_EXERCISE BRIEF_: The answer must be an exact copy of the records, with no pictures in it.

:: RECORDS PROVIDED ::

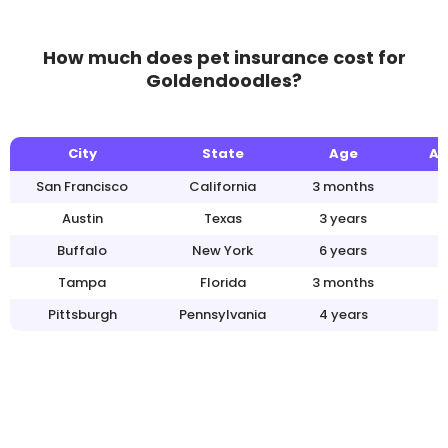
How much does pet insurance cost for
Goldendoodles?
City
State
Age
An
San Francisco
California
3 months
Austin
Texas
3 years
Buffalo
New York
6 years
Tampa
Florida
3 months
Pittsburgh
Pennsylvania
4 years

:::

_OUTPUT FOR THIS TASK_:
How much does pet insurance cost for
Goldendoodles?
City
State
Age
An
San Francisco
California
3 months
Austin
Texas
3 years
Buffalo
New York
6 years
Tampa
Florida
3 months
Pittsburgh
Pennsylvania
4 years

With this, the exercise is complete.